We're used to the economy consistently growing, at a pace legible to human perception. This is a historical anomaly, and true in the West for maybe 400 years, and mere decades in other places.

Before this, it was very difficult to grow the pie. You were more concerned about slicing it up such that the children didn't starve. Look at the practice of primogeniture, or sending second sons to the navy. The family farm or even ducal holdings never seem to multiply, and if you slice them too fine, you'll be nobility in name alone.

This isn't the case any more! A smart parent, in the 20th century, could start saving and making sensible investments. You can do very well by your kids even if they turn out to be one of the dimmer bulbs in the shed.

While people may feel anxious today, even more so, that's vibes and not based on an assessment of facts or historical reality. Compound interest is a helluva drug, and might even be a better investment than sending your daughter to be an art-ho in Bushwick. The typical worst case scenario is them ending up on SNAP, not starving to death, as might have easily been the case in the past.

I can hardly predict the next decade with confidence, but I believe that money makes everything easier.

My impression is that historical nobility had a lot of status anxiety too! Not just status, but plain finances to boot.
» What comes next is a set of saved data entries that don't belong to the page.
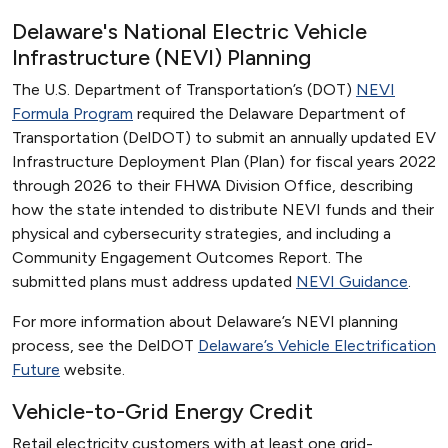
Delaware's National Electric Vehicle
Infrastructure (NEVI) Planning
The U.S. Department of Transportation’s (DOT)
NEVI
Formula Program
required the Delaware Department of
Transportation (DelDOT) to submit an annually updated EV
Infrastructure Deployment Plan (Plan) for fiscal years 2022
through 2026 to their FHWA Division Office, describing
how the state intended to distribute NEVI funds and their
physical and cybersecurity strategies, and including a
Community Engagement Outcomes Report. The
submitted plans must address updated
NEVI Guidance
.
For more information about Delaware’s NEVI planning
process, see the DelDOT
Delaware’s Vehicle Electrification
Future
website.
Vehicle-to-Grid Energy Credit
Retail electricity customers with at least one grid-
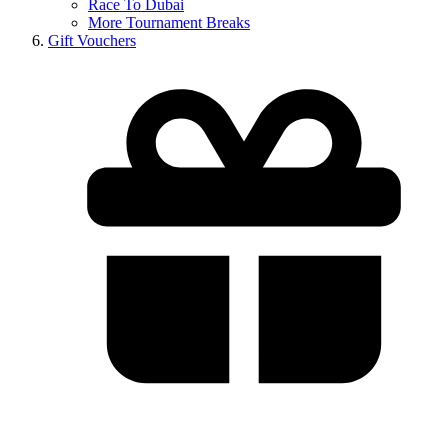
Race To Dubai
More Tournament Breaks
Gift Vouchers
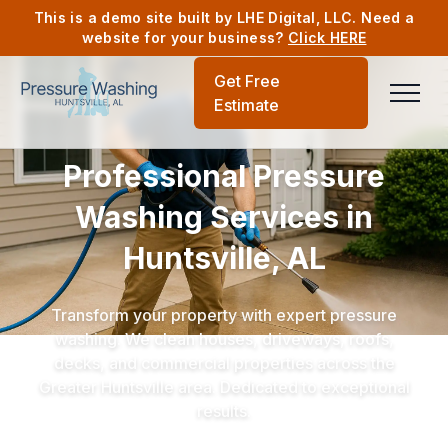
This is a demo site built by LHE Digital, LLC. Need a
website for your business?
Click HERE
Get Free
Estimate
Professional Pressure
Washing Services in
Huntsville, AL
Transform your property with expert pressure
washing. We clean houses, driveways, roofs,
decks, and commercial properties across the
Greater Huntsville area. Dedicated to exceptional
results.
Our impression of historical stability for noble families is also heavily influenced by lying. Dishonesty and outright fraud have always been key elements of creating lineage stories. Cutting both ways!

The ancient frequency of Moses/Oedipus/Cyrus (Herodotus rather than Xenophon)/Arthur sword-in-the-stone myths likely reflects a way to incorporate peasant "risers" into existing lineages. The Hapsburgs were notorious for inventing spurious links to Caesar or Charlemagne. This occurred at lower, and less notable, levels of nobility all the time. A sufficiently rich peasant found a way to claim descent from so and so, and with the right palms greased the write documents were "verified" and no more peasant. I similarly roll my eyes at the western credulity given to claims by Oriental families to have lineages dating back before our earliest written documents, but without evidence to back it up. Accounts of nobility were always historically shaky in poorly documented societies with weak record keeping.

We now, of course, are so often treated to the opposite in America, false middle class consciousness. Republican family origin stories where dad was a "small business owner" (third generation multi-millionaire) and I worked my way through college (interned with a family friend's finance company); or the international student version where my parents were refugees (oligarchs who fled when their patron was ousted in a coup).